What Is Amazon Sidewalk and How Do You Disable It?
Wouldn't it be great if your new devices automatically connected to your network and were ready to go in seconds, no fiddling with logins or security codes? And they worked for an entire neighborhood or community?
That's the potential of Amazon Sidewalk, a feature Amazon activated by default (as of June 8 in the US) on a number of its devices. It turns most Amazon Echo smart speakers and smart displays made after 2018, plus a few Ring by Amazon smart doorbells and cameras, into a Sidewalk Bridge (or Gateway). Specifically, the following devices are compatible:
Ring Floodlight Cam (2019)
Ring Spotlight Cam Wired (2019)
Ring Spotlight Cam Mount (2019), Echo (3rd gen and newer)
Echo Dot (3rd gen and newer)
Echo Dot for Kids (3rd gen and newer)
Echo Dot with Clock (3rd gen and newer)
Echo Plus (all generations)
Echo Show (all models and generations)
Echo Spot
Echo Studio
Echo Input
Echo Flex
What Is an Amazon Sidewalk Bridge?
A Sidewalk Bridge will fill in the gaps between your home network's internet connection and devices using low-power wireless connections, like Bluetooth Low Energy (BLE) and sections of the 900MHz radio spectrum used for Long Range (LoRa). It's similar to what you can get with some low-power smart home network protocols like Zigbee and Z-Wave, but those require you to buy a smart home hub (in fact, some Echo devices act as Z-Wave hubs).

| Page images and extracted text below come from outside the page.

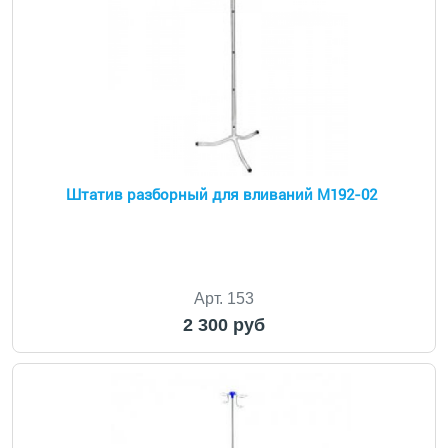
Штатив разборный для вливаний М192-02
Арт. 153
2 300 руб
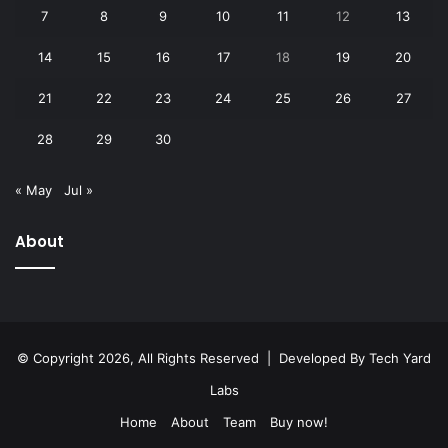
7
8
9
10
11
12
13
14
15
16
17
18
19
20
21
22
23
24
25
26
27
28
29
30
« May
Jul »
About
© Copyright 2026, All Rights Reserved | Developed By
Tech Yard
Labs
Home
About
Team
Buy now!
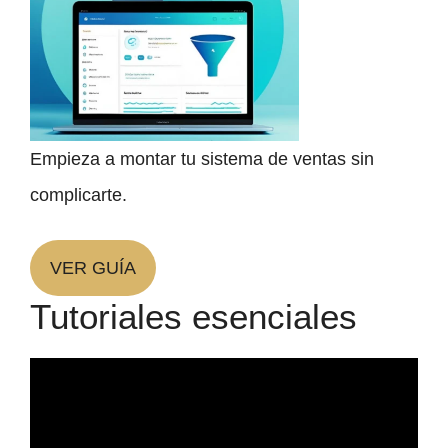
Empieza a montar tu sistema de ventas sin
complicarte.
VER GUÍA
Tutoriales esenciales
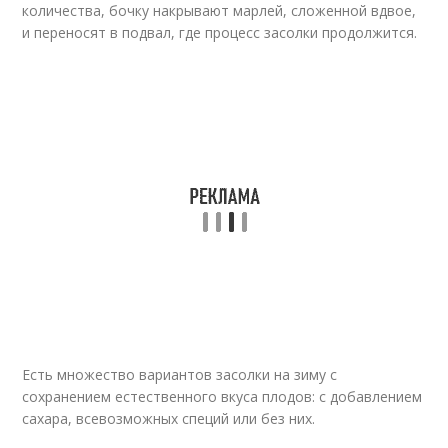
количества, бочку накрывают марлей, сложенной вдвое,
и переносят в подвал, где процесс засолки продолжится.
Есть множество вариантов засолки на зиму с
сохранением естественного вкуса плодов: с добавлением
сахара, всевозможных специй или без них.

But Sidewalk is simply...there. A low-energy network that surrounds your residence. The potential range of the radio spectrum it uses is half a mile—more with some setups and locations. The 900MHz LoRa, however, is only found in the newer, sphere-shaped Amazon Echoes, plus the latest Echo Show 10, and the Ring Spotlight and Ring Floodlight, according to CNET. Amazon hasn't (yet) built Sidewalk into its Eero mesh devices.
When the Sidewalk Bridges(s) in your house are active, wireless signals that reach outside your home to the sidewalk and beyond will allow any passing Sidewalk-enabled device (called a Sidewalk Endpoint) to instantly connect. Sidewalk will also help set up new Amazon products on your home Wi-Fi.
You're not going to use Amazon Sidewalk to sidle up to the neighbor's house, access their Wi-Fi on your laptop, and use their ISP bandwidth to watch Netflix. But your Echo devices and your neighbors can co-mingle, forming a low-energy, long-range mesh network over the whole area. That means if you have a network outage at your location alone, a smart device in your house (say your Ring doorbell) may still function—but not enough to send a video stream. It doesn't have the bandwidth for that. Amazon put a 500MB-per-month data cap on Sidewalk, while throughput on a bridge to Amazon's servers maxes out at 80Kbps.